Amateur des paris impossibles et combattant des causes perdues, BHL nous avait déjà livré un incroyable témoignage sur les coulisses de la décision politique internationale à travers son livre sur la Libye, La Guerre sans l’aimer. Il nous avait montré comment le destin d’une population assiégée ne tient parfois qu’à un « coup de fil » (en l’occurrence celui qu’il a passé au culot, à peine arrivé à Benghazi, au président français !), et de quel poids pèse l’information et le courage politique, dans la chaine des événements. Une image vaut mille mots, et son film nous fait toucher du regard cette aventure inouïe qui a permis à un peuple tyrannisé d’oser se révolter, d’échapper à un massacre et de l’emporter sur un dictateur réputé indélogeable. Excusez du peu.
Cette épopée aurait cependant pu avoir une issue nettement moins heureuse, si l’égoïsme des États, la frilosité des diplomaties, le conservatisme des appareils n’avaient fini par céder à la grâce de la configuration politique du moment qu’il faut bien qualifier d’exceptionnelle. S’il n’y avait eu auparavant les révolutions tunisienne et égyptienne et l’intérêt qu’elles ont suscité, si Bush avait été à la place d’Obama, si la France n’avait pas été conduite par un dirigeant aussi atypique et transgressif que l’a été Nicolas Sarkozy, et si tous ces ingrédients n’avaient pas été mis en sauce et secoué par cet insurgé armé d’un stylo qu’est BHL, cette page d’histoire aurait sans doute été écrite autrement.
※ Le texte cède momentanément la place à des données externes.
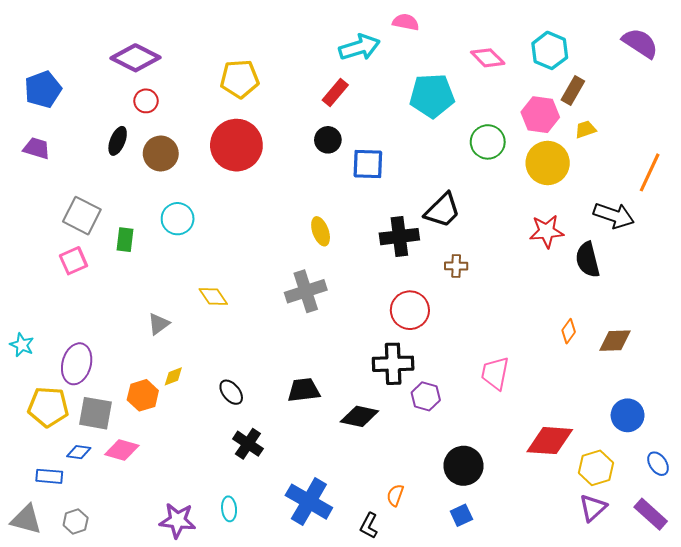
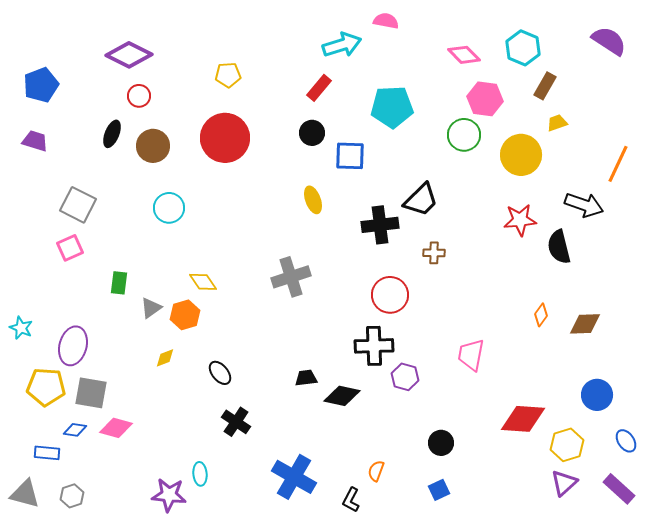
yellow pentagon: (240, 79) -> (228, 75), size x0.7
cyan pentagon: (432, 96) -> (392, 107), moved
pink hexagon: (540, 115) -> (485, 99), moved
yellow ellipse: (321, 231) -> (313, 200), moved
green rectangle: (125, 240) -> (119, 283), moved
black trapezoid: (304, 390) -> (306, 378), moved, size x0.7
orange hexagon: (143, 395) -> (185, 315), moved
black circle: (464, 466) -> (441, 443), size x0.7
cyan ellipse: (229, 509) -> (200, 474), moved

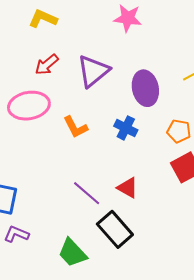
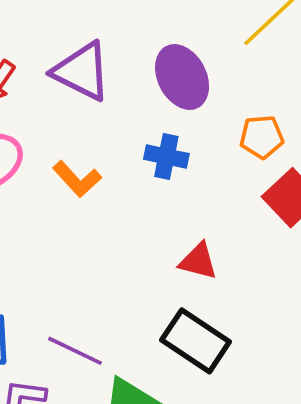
purple triangle: (93, 71) -> (82, 71), turned -39
purple line: (87, 193) -> (75, 351), moved

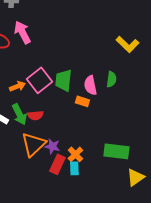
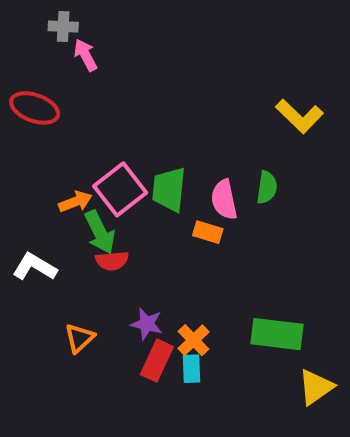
pink arrow: (22, 32) -> (86, 55), moved, size x0.7
green arrow: (19, 114) -> (100, 232), moved
orange triangle: (33, 144) -> (79, 338), moved, size x0.6

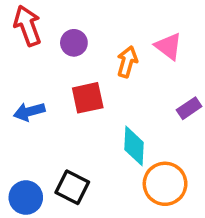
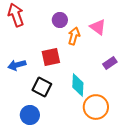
purple circle: (74, 43) -> (60, 20), moved
black square: (72, 187) -> (42, 87), moved
blue circle: (26, 198) -> (30, 115), moved

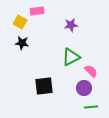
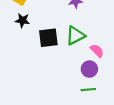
black square: (44, 86) -> (48, 38), moved
green line: (91, 107) -> (88, 90), moved

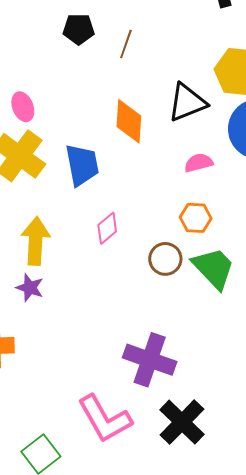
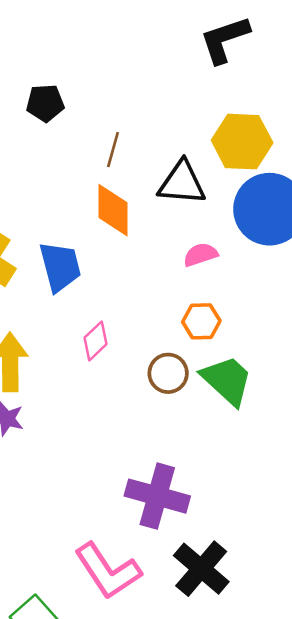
brown line: (126, 44) -> (113, 150), moved
black triangle: (187, 102) -> (182, 183), turned 30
Mouche du coq, go between, ambassadeur itinérant et communicant de première classe, ce philosophe, objet politique non identifié, s’est de plus transformé en réalisateur pour montrer comment les choses se font ou ne se font pas, aujourd’hui. Filmé à la première personne du pluriel, avec son complice Gilles Hertzog et le cinéaste Marc Roussel, ce « making off » d’une guerre en dit long sur les mécanismes des relations internationales à l’heure du satellite et de l’Internet. Mais il ne se réduit pas à un témoignage, fut-il de première main. Ce reportage est aussi une œuvre cinématographique à part entière, servie par un beau texte lu par son auteur, qui tout le long du film relate commente et questionne le cours des événements.
Présenté dans les salles en cette fin de printemps noirci par les crimes du régime syrien, ce Serment de Tobrouk arrive à point nommé, comme une étoile du berger dans le désert des réactions onusiennes, comme une oasis d’espoir dans ce monde de brutes.